Apart from the above-mentioned intermediaries and practitioners who received "qualification penalty" tickets, three other intermediaries and practitioners were subject to disciplinary action for certain irregularities during the continuous supervision or in the non-public issuance of corporate bonds. Guohai Securities, a sponsor for Jin Tongling's non-public stock offering project in 2017, Everbright Securities, an independent financial adviser to the project to purchase assets and raise matching funds in 2018, and Soochow Securities, the lead bond underwriter in 2021, as well as five relevant sponsor representatives, project organizers and other responsible personnel, were criticized and punished by the Shenzhen Stock Exchange.

Strengthen omni-directional and three-dimensional accountability

The opinions on further improving the quality of listed companies issued by the State Council clearly points out that it is necessary to promote the revision of relevant laws and regulations, increase administrative and criminal legal liability for violations of laws and regulations, such as financial fraud and the occupation of funds, improve the securities civil litigation and compensation system, and substantially increase the illegal and illegal costs of the relevant liability subjects.

Judging from a number of major and important cases investigated and dealt with by the CSRC recently, illegal acts such as fraudulent issuance and financial fraud that seriously damage the interests of investors are not retreated at once, but are resolutely cracked down on and three-dimensional accountability is strengthened. let the counterfeiters bear the price of breaking the law.

At present, China has formed a three-dimensional liability system of self-regulation, administrative punishment, civil compensation and criminal liability for the violations of laws and regulations of listed companies, which significantly increases the illegal and illegal costs of the relevant subjects and forms a strong deterrent to the market.

Taking the Amethyst storage fraud issue case as an example, on the basis of the self-regulation of the exchange, the company and the relevant responsible personnel were fined more than 8000 million yuan, and the two actual controllers were banned from the market for life and 10 years respectively; in terms of civil compensation, the intermediary paid compensation in advance.MadcarsracingandcrashMore than 690000 investors totaled 1.086 billion yuan, and four intermediary agencies paid an administrative settlement of about 189 million yuan. In terms of criminal liability, the actual controller of the company suspected of a criminal offence was arrested by the procuratorate.

Strictly cracking down on illegal acts of information disclosure such as fraudulent issuance and financial fraud in accordance with the law is an important guarantee for maintaining the order of the capital market and giving full play to the function of the capital market.
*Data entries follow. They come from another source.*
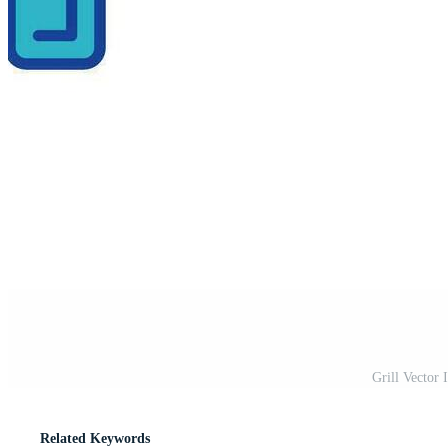
Grill Vector
Related Keywords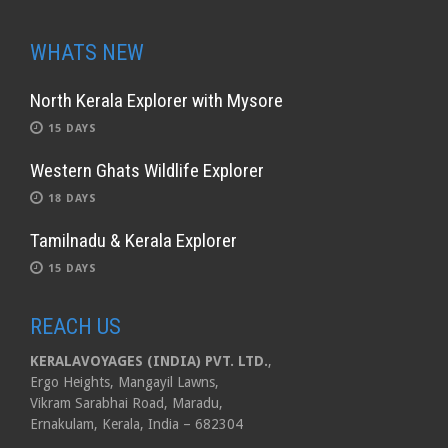
WHATS NEW
North Kerala Explorer with Mysore
15 DAYS
Western Ghats Wildlife Explorer
18 DAYS
Tamilnadu & Kerala Explorer
15 DAYS
REACH US
KERALAVOYAGES (INDIA) PVT. LTD.
,
Ergo Heights, Mangayil Lawns,
Vikram Sarabhai Road, Maradu,
Ernakulam, Kerala, India – 682304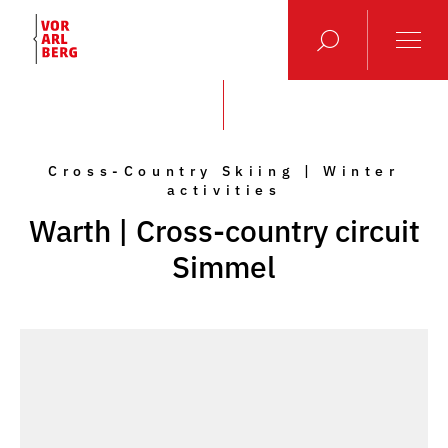
Cross-Country Skiing | Winter
activities
Warth | Cross-country circuit
Simmel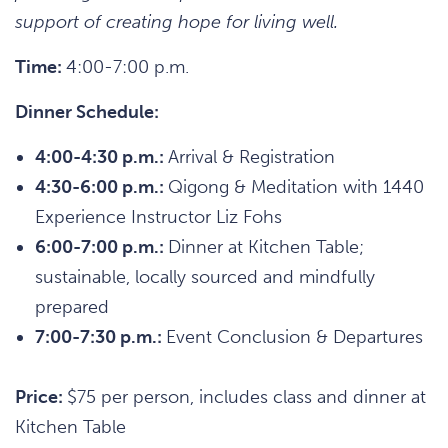
support of creating hope for living well.
Time:
4:00-7:00 p.m.
Dinner Schedule:
4:00-4:30 p.m.:
Arrival & Registration
4:30-6:00 p.m.:
Qigong & Meditation with 1440
Experience Instructor Liz Fohs
6:00-7:00 p.m.:
Dinner at Kitchen Table;
sustainable, locally sourced and mindfully
prepared
7:00-7:30 p.m.:
Event Conclusion & Departures
Price:
$75 per person, includes class and dinner at
Kitchen Table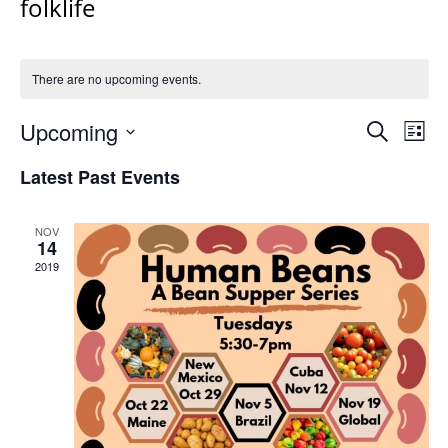
folklife
There are no upcoming events.
Events
Upcoming
Even
Search
List
Vie
Search
Select
Navi
Latest Past Events
and
date.
Views
Navigat
NOV
14
2019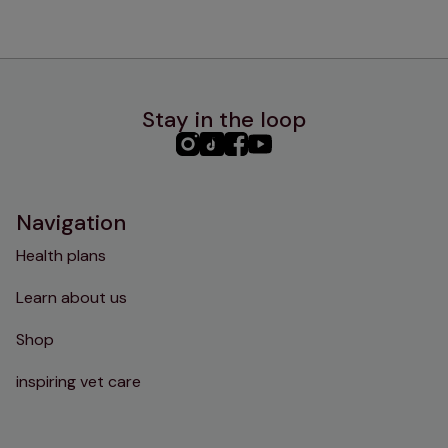
Stay in the loop
PHC
PHC
PHC
PHC
Instagram
TikTok
Facebook
YouTube
Navigation
Health plans
Learn about us
Shop
inspiring vet care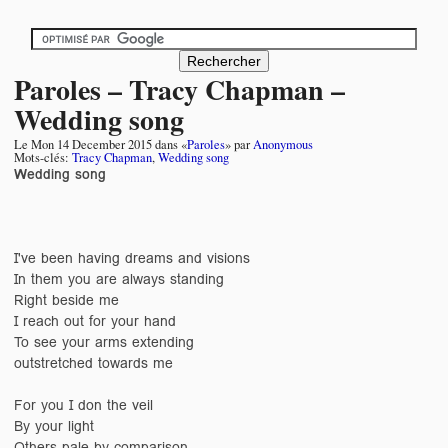
Paroles – Tracy Chapman –
Wedding song
Le
Mon 14 December 2015
dans «
Paroles
» par
Anonymous
Mots-clés:
Tracy Chapman
,
Wedding song
Wedding song
I've been having dreams and visions
In them you are always standing
Right beside me
I reach out for your hand
To see your arms extending
outstretched towards me
For you I don the veil
By your light
Others pale by comparison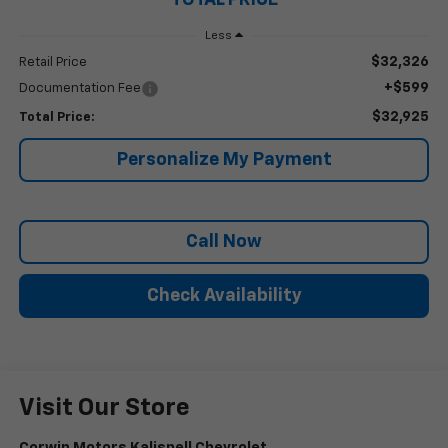
Less
$32,326
Retail Price
+$599
Documentation Fee
$32,925
Total Price:
Personalize My Payment
Call Now
Check Availability
Visit Our Store
Corwin Motors Kalispell Chevrolet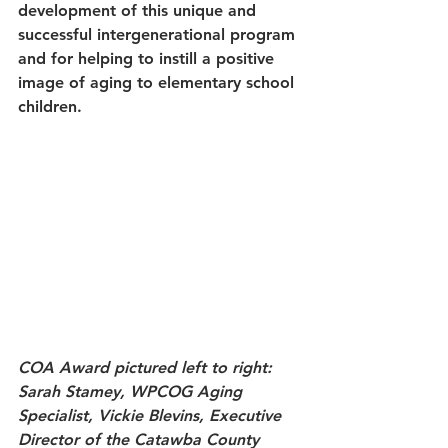
development of this unique and 
successful intergenerational program 
and for helping to instill a positive 
image of aging to elementary school 
children.
COA Award pictured left to right: 
Sarah Stamey, WPCOG Aging 
Specialist, Vickie Blevins, Executive 
Director of the Catawba County 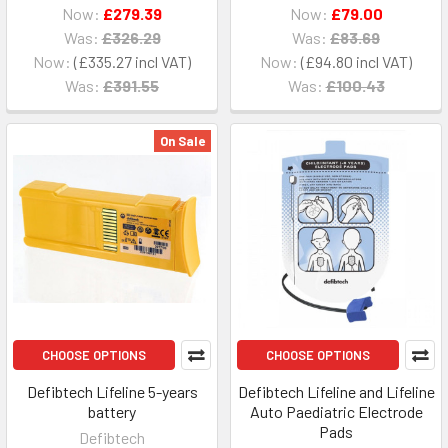
Now:
£279.39
Now:
£79.00
Was:
£326.29
Was:
£83.69
Now:
£335.27
Now:
£94.80
Was:
£391.55
Was:
£100.43
On Sale
CHOOSE OPTIONS
CHOOSE OPTIONS
Defibtech Lifeline 5-years
Defibtech Lifeline and Lifeline
battery
Auto Paediatric Electrode
Pads
Defibtech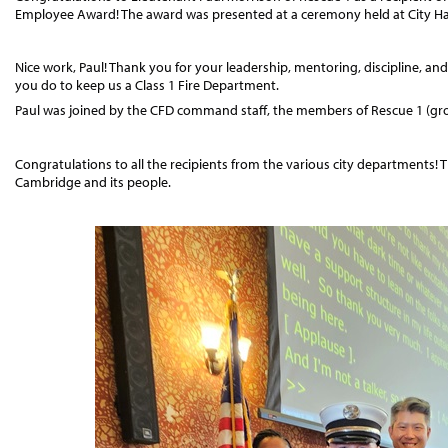
Employee Award! The award was presented at a ceremony held at City Hall
Nice work, Paul! Thank you for your leadership, mentoring, discipline, and t
you do to keep us a Class 1 Fire Department.
Paul was joined by the CFD command staff, the members of Rescue 1 (group
Congratulations to all the recipients from the various city departments!
Cambridge and its people.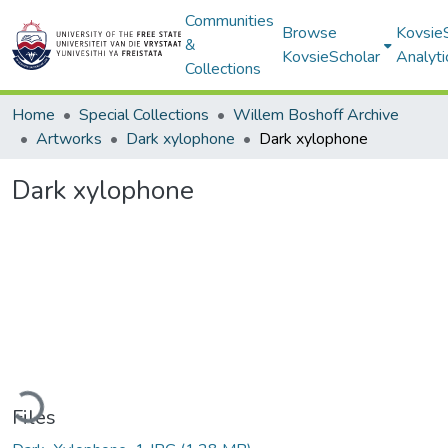
Communities
Browse
Kovsie
&
KovsieScholar
Analyti
Collections
Home
Special Collections
Willem Boshoff Archive
Artworks
Dark xylophone
Dark xylophone
Dark xylophone
ading...
Files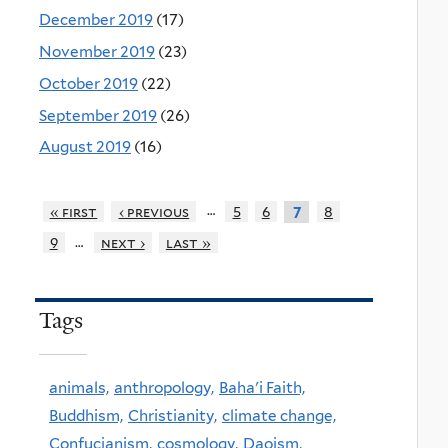
December 2019
(17)
November 2019
(23)
October 2019
(22)
September 2019
(26)
August 2019
(16)
…
« first
‹ previous
5
6
8
7
…
9
next ›
last »
Tags
animals,
anthropology,
Baha'i Faith,
Buddhism,
Christianity,
climate change,
Confucianism,
cosmology,
Daoism,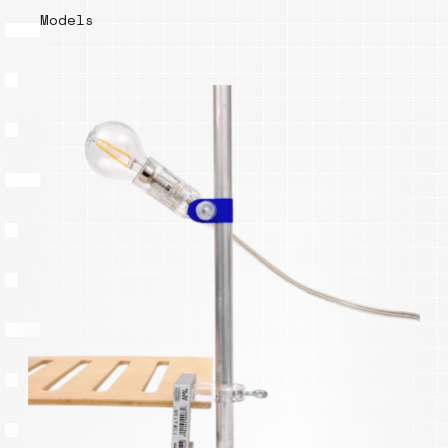
Models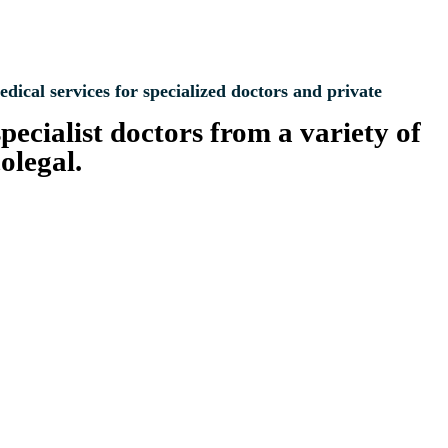
al services for specialized doctors and private
pecialist doctors from a variety of
olegal.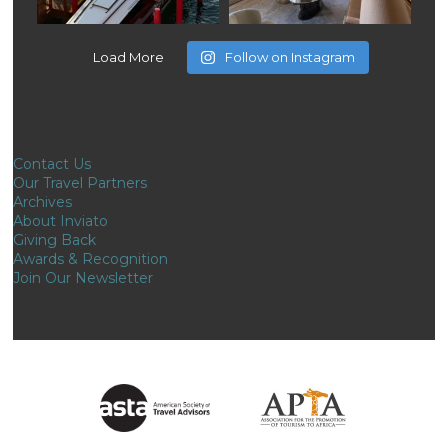
Load More
Follow on Instagram
Contact Us
Our Travel Partners
Archives
About Inviato
Giving Back
Awards & Recognition
Join Our Newsletter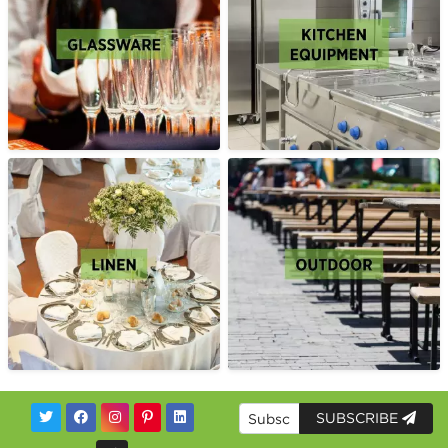
SUBSCRIBE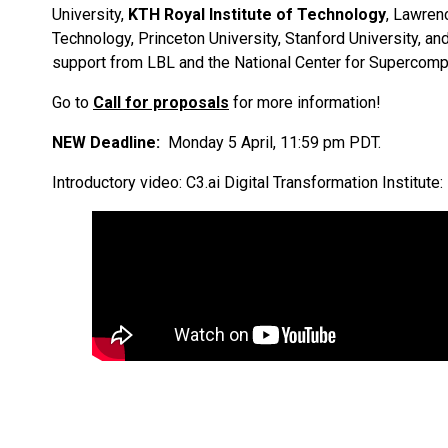
University,
KTH Royal Institute of Technology
, Lawren
Technology, Princeton University, Stanford University, a
support from LBL and the National Center for Supercompu
Go to
Call for proposals
for more information!
NEW Deadline:
Monday 5 April, 11:59 pm PDT.
Introductory video: C3.ai Digital Transformation Institute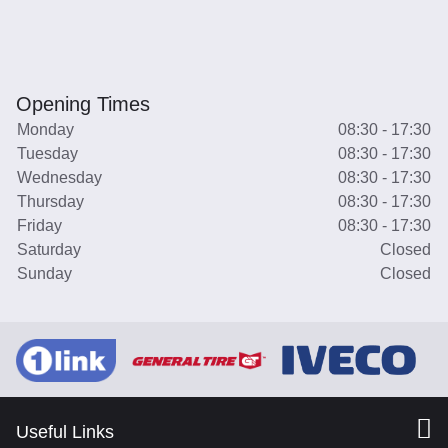
Opening Times
Monday
08:30 - 17:30
Tuesday
08:30 - 17:30
Wednesday
08:30 - 17:30
Thursday
08:30 - 17:30
Friday
08:30 - 17:30
Saturday
Closed
Sunday
Closed
Useful Links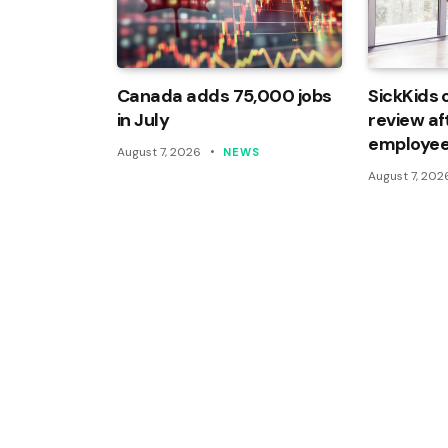
Canada adds 75,000 jobs
SickKids 
in July
review af
employee
August 7, 2026
NEWS
August 7, 202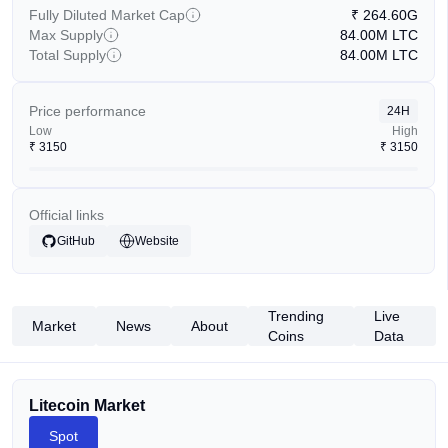
Fully Diluted Market Cap
₹
264.60G
Max Supply
84.00M
LTC
Total Supply
84.00M
LTC
Price performance
24H
Low
High
₹
3150
₹
3150
Official links
GitHub
Website
Trending
Live
Market
News
About
Coins
Data
Litecoin Market
Spot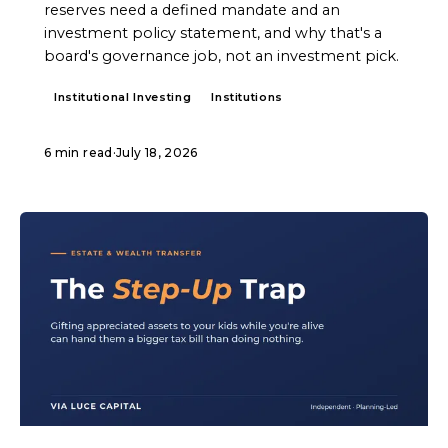
reserves need a defined mandate and an
investment policy statement, and why that's a
board's governance job, not an investment pick.
Institutional Investing
Institutions
6 min read
·
July 18, 2026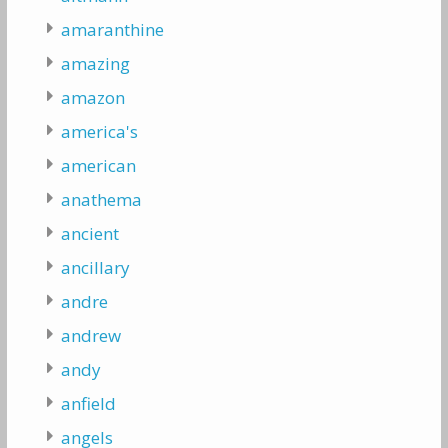
amaranthine
amazing
amazon
america's
american
anathema
ancient
ancillary
andre
andrew
andy
anfield
angels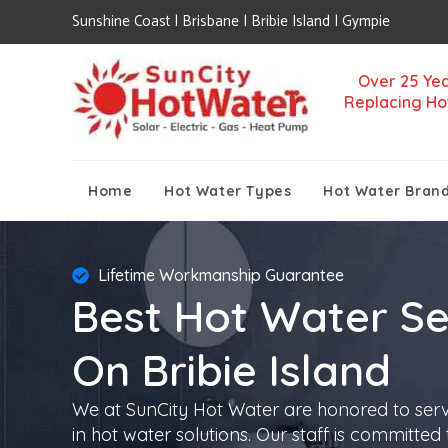
Sunshine Coast | Brisbane | Bribie Island | Gympie
Over 25 Yea
Replacing Ho
Home
Hot Water Types
Hot Water Bran
Lifetime Workmanship Guarantee
Best Hot Water Se
On Bribie Island
We at SunCity Hot Water are honored to ser
in hot water solutions. Our staff is committed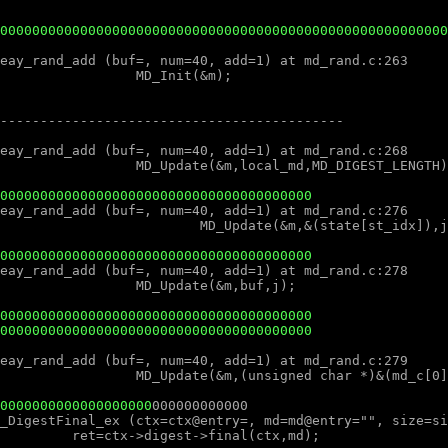
000000000000000000000000000000000000000
000000000000000000000000000000000000000
000000000000000000000000000000000000000
000000000000000000000000000000000000000
0000000000000000000
000000000000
The reporter learned that in the next step, the Shenzhen Stock Exchange will thoroughly implement the spirit of the Central Financial work Conference and the requirements of the new "National Nine articles", in accordance with the unified arrangements of the Securities Regulatory Commission, strictly supervise major violations in key risk areas such as financial fraud and fraudulent issuance, and resolutely use "qualification penalties" measures such as temporarily not accepting documents and identifying them as inappropriate candidates to effectively increase the cost of violations. We will severely punish the "cancer" of the capital market, such as fraudulent issuance and financial fraud.